While Judge William Rush acknowledged the disturbance caused to area Fairfield Beach residents by the large party of more than 200 students, he nevertheless ruled there was no evidence the cottage owners allowed the party to take place.

"The problems caused to the plaintiffs, who live in the immediate vicinity of the defendant's property, are real and significant the issue however is not empathy for the plaintiff, but rather whether the defendant should be found in contempt for violation of an injunction issued by the court," Rush stated.

Joel Green, who represents Fairfield Beach residents, said he was disappointed with the ruling.

"We are reviewing the matter including a possible action against the individual landlords and tenants to enjoin the nuisance that exists," he said. "In addition to impairing the enjoyment of my clients and their neighbors of their property the situation is costing the town thousands of dollars in policing and trying to control the conduct."

For more than 10 years Fairfield Beach residents have been battling the owners of a group of cottages on the beach known as the Lantern Point Association who rent their cottages to Fairfield University students.

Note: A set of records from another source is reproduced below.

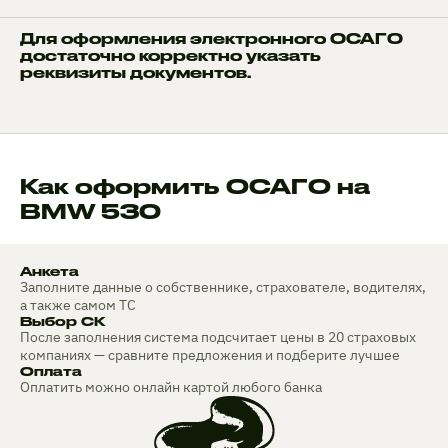
Для оформления электронного ОСАГО
достаточно корректно указать
реквизиты документов.
Как оформить ОСАГО на
BMW 530
Анкета
Заполните данные о собственнике, страхователе, водителях,
а также самом ТС
Выбор СК
После заполнения система подсчитает цены в 20 страховых
компаниях — сравните предложения и подберите лучшее
Оплата
Оплатить можно онлайн картой любого банка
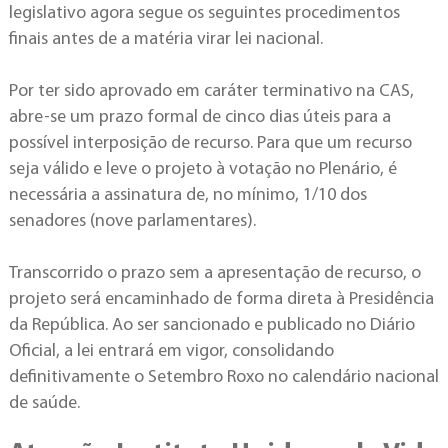
legislativo agora segue os seguintes procedimentos
finais antes de a matéria virar lei nacional.
Por ter sido aprovado em caráter terminativo na CAS,
abre-se um prazo formal de cinco dias úteis para a
possível interposição de recurso. Para que um recurso
seja válido e leve o projeto à votação no Plenário, é
necessária a assinatura de, no mínimo, 1/10 dos
senadores (nove parlamentares).
Transcorrido o prazo sem a apresentação de recurso, o
projeto será encaminhado de forma direta à Presidência
da República. Ao ser sancionado e publicado no Diário
Oficial, a lei entrará em vigor, consolidando
definitivamente o Setembro Roxo no calendário nacional
de saúde.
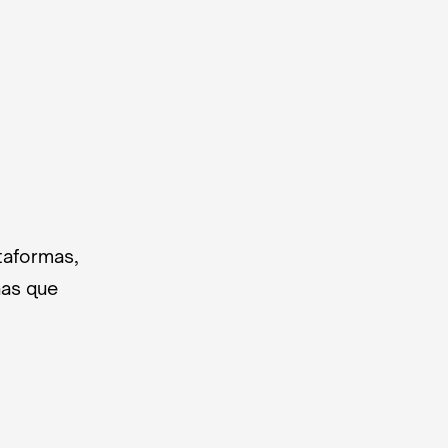
taformas,
nas que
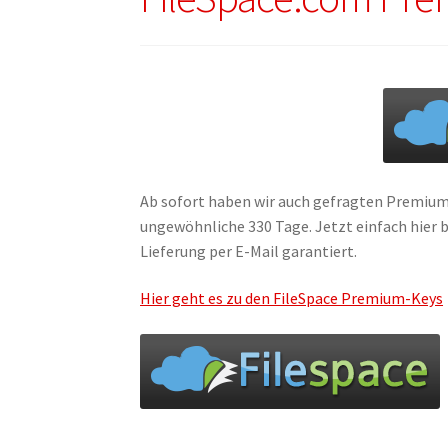
Ab sofort haben wir auch gefragten Premium-
ungewöhnliche 330 Tage. Jetzt einfach hier b
Lieferung per E-Mail garantiert.
Hier geht es zu den FileSpace Premium-Keys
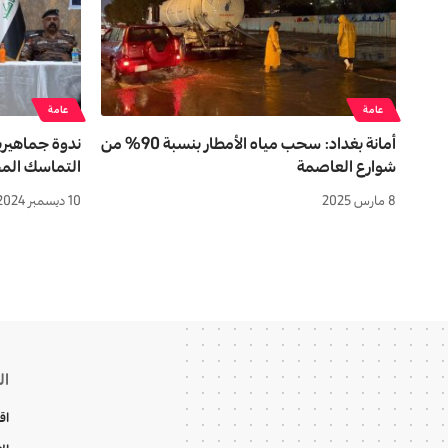
عامة
عامة
أمانة بغداد: سحب مياه الأمطار بنسبة 90% من
ندوة جماهيري
شوارع العاصمة
التماسك الم
8 مارس 2025
10 ديسمبر 2024
ال
اق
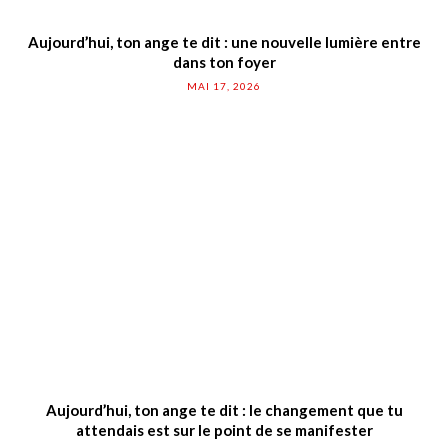
Aujourd’hui, ton ange te dit : une nouvelle lumière entre
dans ton foyer
MAI 17, 2026
Aujourd’hui, ton ange te dit : le changement que tu
attendais est sur le point de se manifester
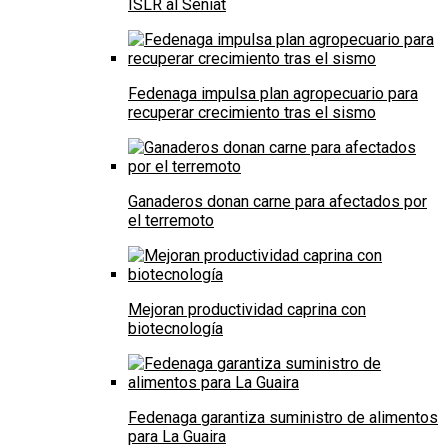
ISLR al Seniat
Fedenaga impulsa plan agropecuario para
recuperar crecimiento tras el sismo
Ganaderos donan carne para afectados por
el terremoto
Mejoran productividad caprina con
biotecnología
Fedenaga garantiza suministro de alimentos
para La Guaira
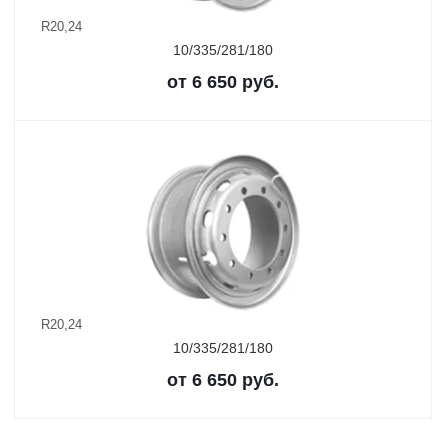
R20,24
10/335/281/180
от
6 650
руб.
R20,24
10/335/281/180
от
6 650
руб.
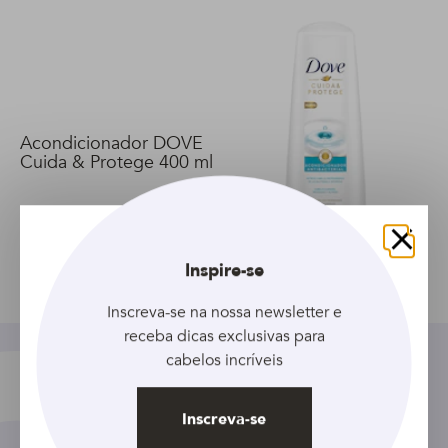
Acondicionador DOVE
Cuida & Protege 400 ml
Fechar
Inspire-se
Compartilhar
Inscreva-se na nossa newsletter e
receba dicas exclusivas para
cabelos incríveis
Inscreva-se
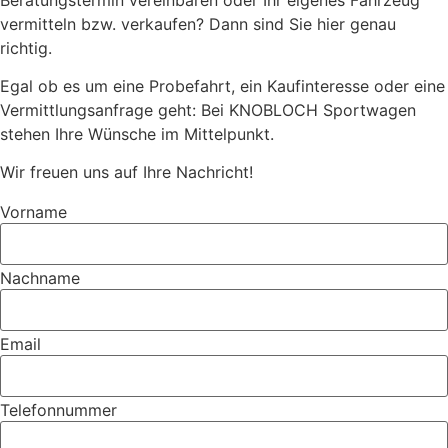
vermitteln bzw. verkaufen? Dann sind Sie hier genau
richtig.
Egal ob es um eine Probefahrt, ein Kaufinteresse oder eine
Vermittlungsanfrage geht: Bei KNOBLOCH Sportwagen
stehen Ihre Wünsche im Mittelpunkt.
Wir freuen uns auf Ihre Nachricht!
Vorname
Nachname
Email
Telefonnummer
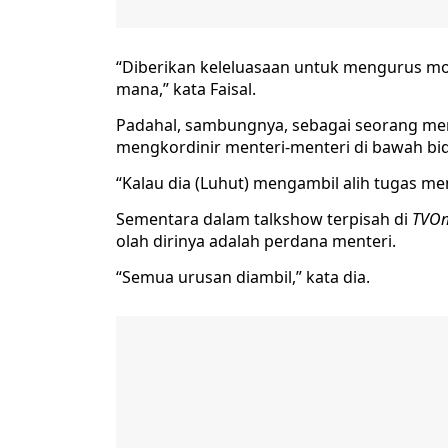
“Diberikan keleluasaan untuk mengurus mobil
mana,” kata Faisal.
Padahal, sambungnya, sebagai seorang men
mengkordinir menteri-menteri di bawah bid
“Kalau dia (Luhut) mengambil alih tugas men
Sementara dalam talkshow terpisah di
TVO
olah dirinya adalah perdana menteri.
“Semua urusan diambil,” kata dia.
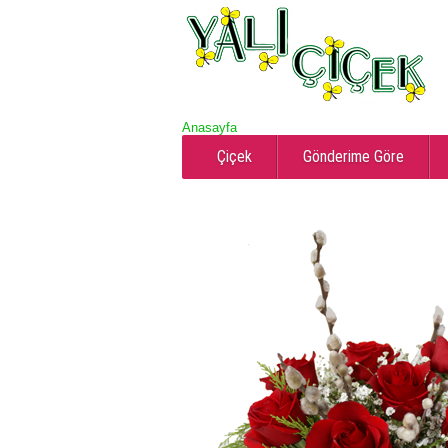
Anasayfa
Çiçek
Gönderime Göre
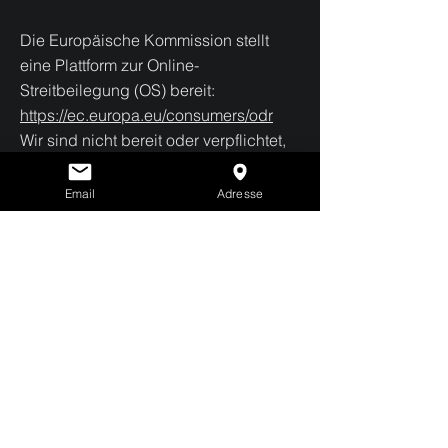
Die Europäische Kommission stellt
eine Plattform zur Online-
Streitbeilegung (OS) bereit:
https://ec.europa.eu/consumers/odr
Wir sind nicht bereit oder verpflichtet,
an Streitbeilegungsverfahren vor einer
Verbraucherschlichtungsstelle
Email
Adresse
teilzunehmen.
welcome@svyt.de
Maximiliansplatz 9 | 80333 München | Deutschland
LinkedIn
|
Instagram
Jobs
Datenschutz
Impressum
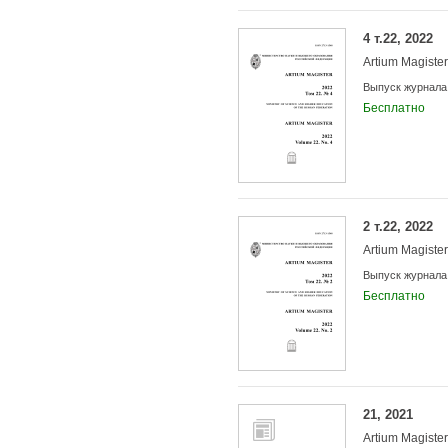
4 т.22, 2022
Artium Magister
Выпуск журнала
Бесплатно
2 т.22, 2022
Artium Magister
Выпуск журнала
Бесплатно
21, 2021
Artium Magister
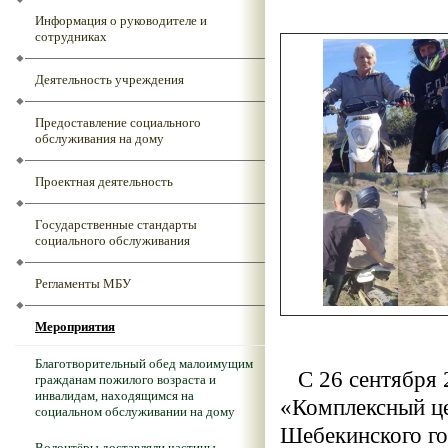
Информация о руководителе и
сотрудниках
Деятельность учреждения
Предоставление социального
обслуживания на дому
Проектная деятельность
Государственные стандарты
социального обслуживания
Регламенты МБУ
Мероприятия
Благотворительный обед малоимущим
С 26 сентября 2
гражданам пожилого возраста и
инвалидам, находящимся на
«Комплексный це
социальном обслуживании на дому
Шебекинского го
Волонтёры доставляли частицы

In April 2001 the residents convinced a judge to impose an injunction on the Lantern Point owners after a student party known as the Clam Jam got out of hand when it was attended by hundreds of students who rampaged through the neighborhood urinating in the neighbors' gardens and strewing trash about the area. The injunction prevented the Lantern Point owners from allowing parties of more than 250 students to take place on their property and pretty much ended the yearly Clam Jam.

But last May the beach residents came back to court after more than 500 students attended a party at Lantern Point. Police were called to the scene and made 26 arrests.

During a subsequent court hearing, the cottage owners admitted more than 250 students had attended the party, but they claimed they had made efforts to keep the crowd size down and immediately called police when it appeared the party was getting out of hand.